Start of Information shown
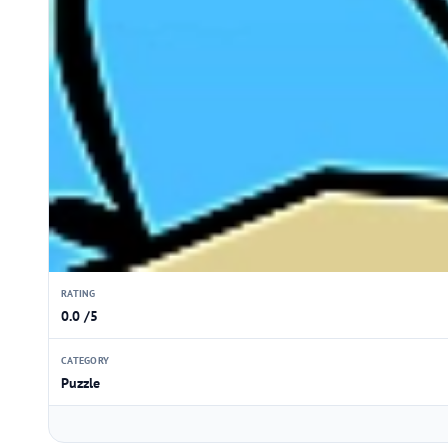
RATING
0.0 /5
CATEGORY
Puzzle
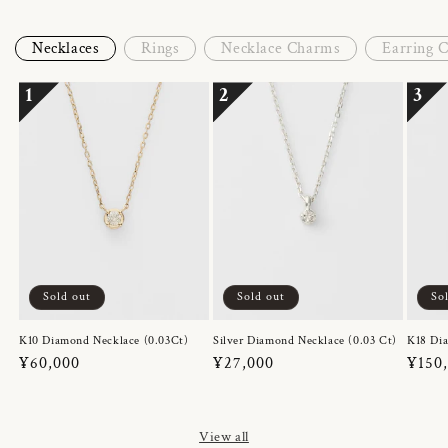
Necklaces
Rings
Necklace Charms
Earring 
1
2
3
Sold out
Sold out
So
K10 Diamond Necklace (0.03Ct)
Silver Diamond Necklace (0.03 Ct)
K18 Dia
Regular
¥60,000
Regular
¥27,000
Regul
¥150
price
price
price
View all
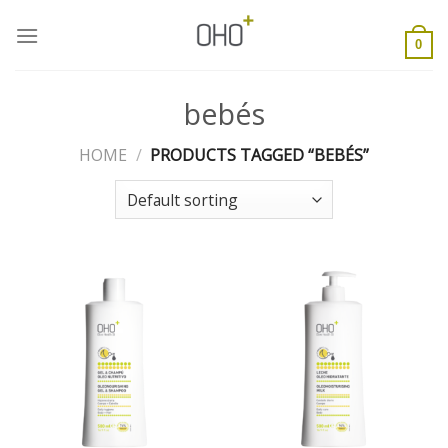
Skip
to
0
content
bebés
HOME
/
PRODUCTS TAGGED “BEBÉS”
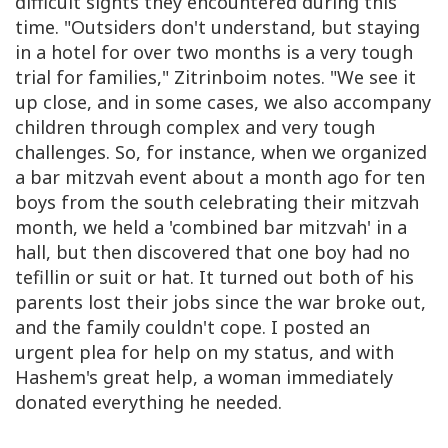
difficult sights they encountered during this
time. "Outsiders don't understand, but staying
in a hotel for over two months is a very tough
trial for families," Zitrinboim notes. "We see it
up close, and in some cases, we also accompany
children through complex and very tough
challenges. So, for instance, when we organized
a bar mitzvah event about a month ago for ten
boys from the south celebrating their mitzvah
month, we held a 'combined bar mitzvah' in a
hall, but then discovered that one boy had no
tefillin or suit or hat. It turned out both of his
parents lost their jobs since the war broke out,
and the family couldn't cope. I posted an
urgent plea for help on my status, and with
Hashem's great help, a woman immediately
donated everything he needed.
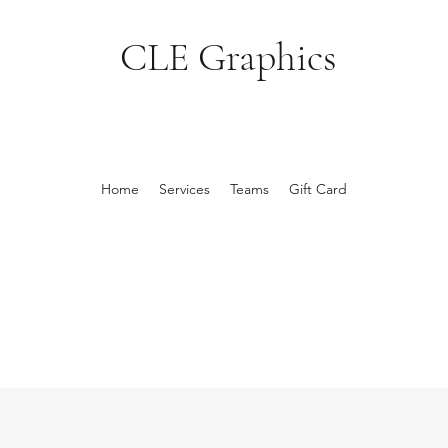
CLE Graphics
Home
Services
Teams
Gift Card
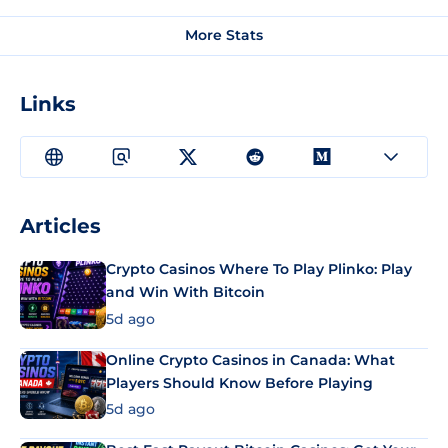
More Stats
Links
Articles
Crypto Casinos Where To Play Plinko: Play
and Win With Bitcoin
5d ago
Online Crypto Casinos in Canada: What
Players Should Know Before Playing
5d ago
End of Information shown
# What is required:
Search the data above for the word "Casinos" and show every line that has it.

# Answer to the exercise:
Crypto Casinos Where To Play Plinko: Play
Online Crypto Casinos in Canada: What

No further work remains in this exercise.